Detecting Media Clones in Cultural Repositories Using a Positive Unlabeled Learning Approach
This work addresses the challenge of duplicate discovery in cultural heritage archives for curators, offering an incremental improvement over existing methods.
The paper tackles the problem of detecting duplicate media items in cultural repositories by formulating it as a Positive-Unlabeled learning problem, achieving an F1 score of 90.79 (AUROC=98.99) on the AtticPOT dataset, which improves F1 by +7.70 points over the best baseline.

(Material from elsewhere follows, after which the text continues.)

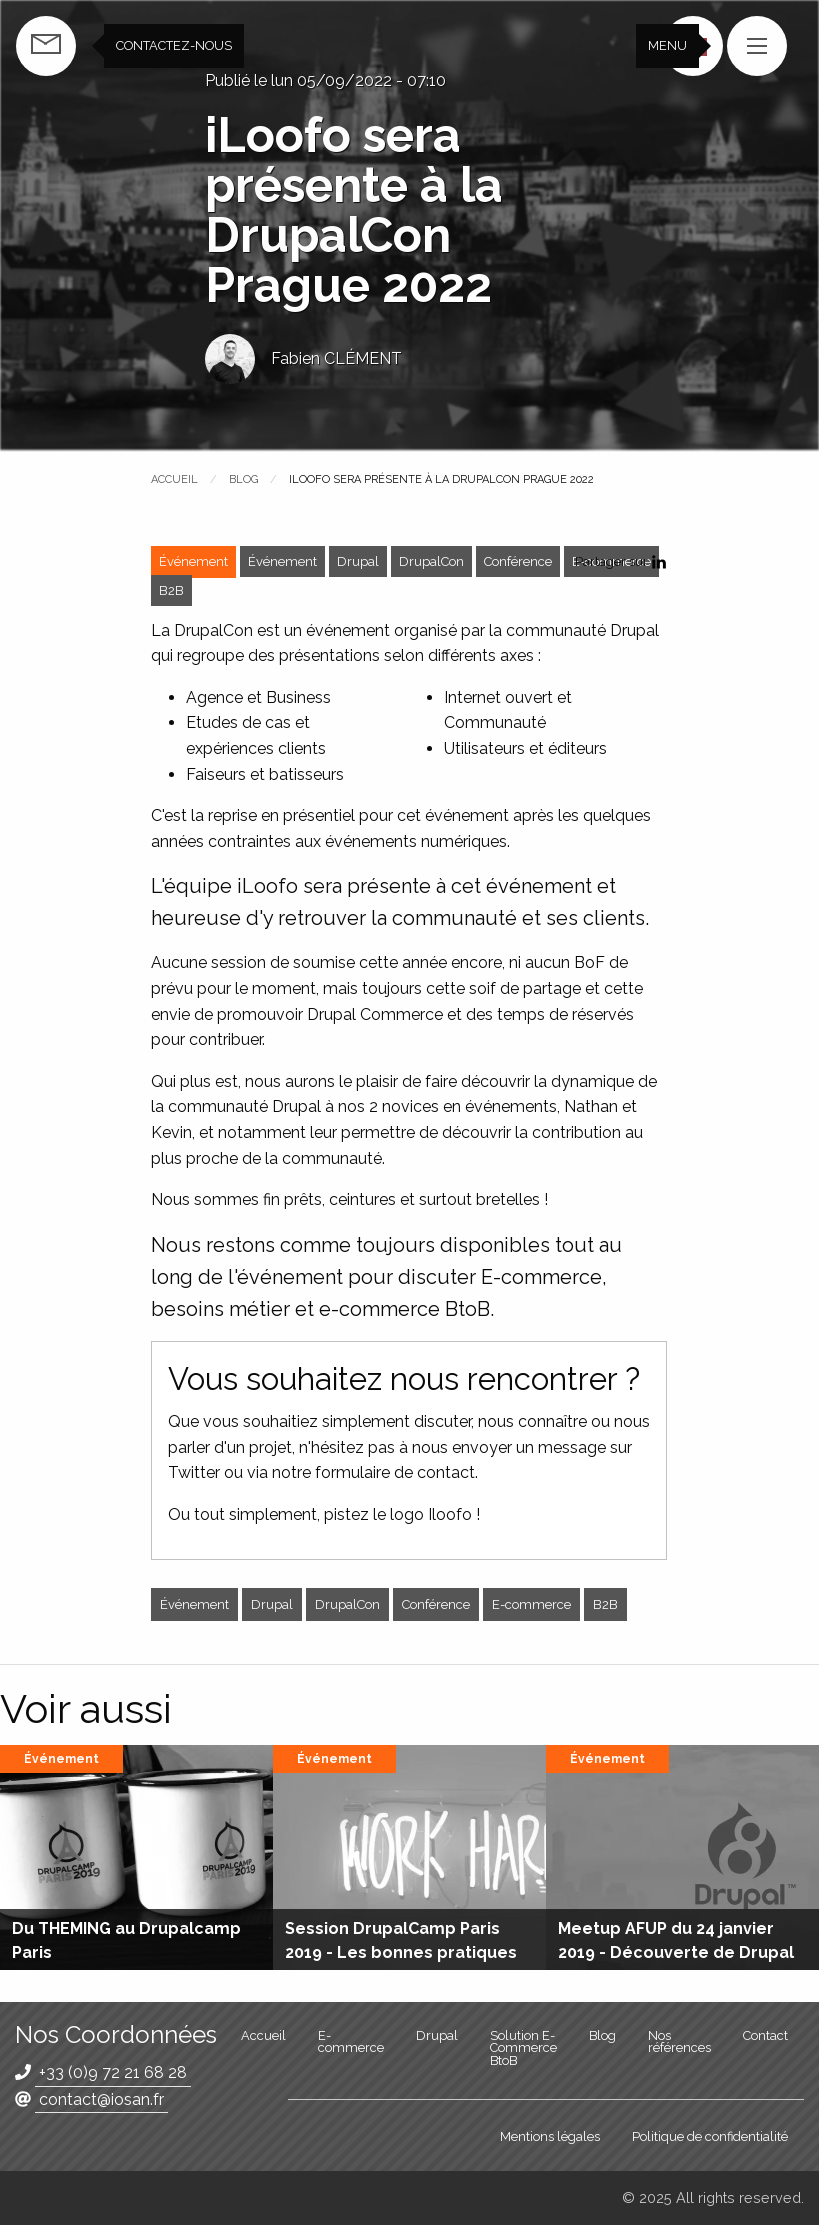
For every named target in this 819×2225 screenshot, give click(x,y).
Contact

We formulate curator-in-the-loop duplicate discovery in the AtticPOT repository as a Positive-Unlabeled (PU) learning problem. Given a single anchor per artefact, we train a lightweight per-query Clone Encoder on augmented views of the anchor and score the unlabeled repository with an interpretable threshold on the latent l_2 norm. The system proposes candidates for curator verification, uncovering cross-record duplicates that were not verified a priori. On CIFAR-10 we obtain F1=96.37 (AUROC=97.97); on AtticPOT we reach F1=90.79 (AUROC=98.99), improving F1 by +7.70 points over the best baseline (SVDD) under the same lightweight backbone. Qualitative "find-similar" panels show stable neighbourhoods across viewpoint and condition. The method avoids explicit negatives, offers a transparent operating point, and fits de-duplication, record linkage, and curator-in-the-loop workflows.